FIG. 15 illustrates an example method 72A for computing the position and orientation of a field of view. The field of view may be that of an AR participant—viz., one of a plurality of participants each interacting with the same AR system.

At 82 of method 72A, a real image of an object is received in the field of view. In one embodiment, the participant sights the object through the HMD device he is wearing. In method 72A, the object sighted is a reference object; it may define at least an origin of a coordinate system to be shared among a plurality of HMD devices in the AR system. For instance, if the object has a conspicuous feature—e.g., a sharp point on top—then that feature may be chosen as the origin of the coordinate system. Alternatively, the origin may be a point lying a predetermined distance above or below the conspicuous feature, or offset from the conspicuous feature by a predetermined distance in a predetermined direction. In some embodiments, the object, if sufficiently asymmetric, may also define the orientation of the coordinate system—e.g., the sharp point may point in the direction of the positive Z axis.

In some embodiments, the reference object may be a stationary object such as a building or other landmark, or in an indoor setting, a corner of a room. In other embodiments, the reference object may be a movable object—i.e., autonomously moving or movable by force.

No aspect of the foregoing description should be interpreted in a limiting sense, for numerous variations are contemplated as well.

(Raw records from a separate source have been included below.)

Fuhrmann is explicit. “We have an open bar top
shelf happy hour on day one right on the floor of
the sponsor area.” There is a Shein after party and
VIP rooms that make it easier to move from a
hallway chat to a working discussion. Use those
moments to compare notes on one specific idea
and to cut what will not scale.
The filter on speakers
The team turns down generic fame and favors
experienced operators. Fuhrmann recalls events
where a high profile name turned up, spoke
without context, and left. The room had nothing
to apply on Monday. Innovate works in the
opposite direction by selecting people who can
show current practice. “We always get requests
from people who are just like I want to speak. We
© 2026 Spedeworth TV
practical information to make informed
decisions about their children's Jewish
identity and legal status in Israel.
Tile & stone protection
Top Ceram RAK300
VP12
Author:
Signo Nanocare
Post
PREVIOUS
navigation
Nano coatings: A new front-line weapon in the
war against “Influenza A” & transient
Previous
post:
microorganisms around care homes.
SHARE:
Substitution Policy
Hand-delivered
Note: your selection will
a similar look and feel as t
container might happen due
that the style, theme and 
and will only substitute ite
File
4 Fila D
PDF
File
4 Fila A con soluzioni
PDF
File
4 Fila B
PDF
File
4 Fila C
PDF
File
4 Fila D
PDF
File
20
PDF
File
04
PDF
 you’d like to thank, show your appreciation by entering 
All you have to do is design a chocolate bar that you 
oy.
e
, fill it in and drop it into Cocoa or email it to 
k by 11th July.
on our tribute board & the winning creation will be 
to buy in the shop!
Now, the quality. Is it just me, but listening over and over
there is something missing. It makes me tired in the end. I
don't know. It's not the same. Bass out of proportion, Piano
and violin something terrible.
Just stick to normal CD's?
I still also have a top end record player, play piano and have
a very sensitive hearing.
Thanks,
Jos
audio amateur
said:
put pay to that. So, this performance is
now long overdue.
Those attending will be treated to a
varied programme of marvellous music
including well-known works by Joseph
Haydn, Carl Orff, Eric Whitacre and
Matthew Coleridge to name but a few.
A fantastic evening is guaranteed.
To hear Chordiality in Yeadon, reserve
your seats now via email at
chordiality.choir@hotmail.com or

In some embodiments, the orientation of the coordinate system may be defined based on features of two or more objects sightable together and/or a surface mapping of an observed scene. In other words, different aspects of the scene may serve collectively as the reference object. In other embodiments, the reference object may be a computer-recognizable image rendered in any manner—in paint, or on a television, monitor, or other electronic display. In other embodiments, the reference object may be a three-dimensional object discovered through segmentation and/or object recognition. In some embodiments, the reference object may be one of the AR participants, or even a recognizable non-participant.

At 84 video of the reference object is acquired. The video may be acquired with a camera as described hereinabove, arranged to capture real-world imagery in the participant's field of view. In one embodiment, the optical axis of the camera may be aligned parallel to the participant's line of sight. At 86 the reference object is located in the video. To locate the reference object, any suitable image processing technology may be used.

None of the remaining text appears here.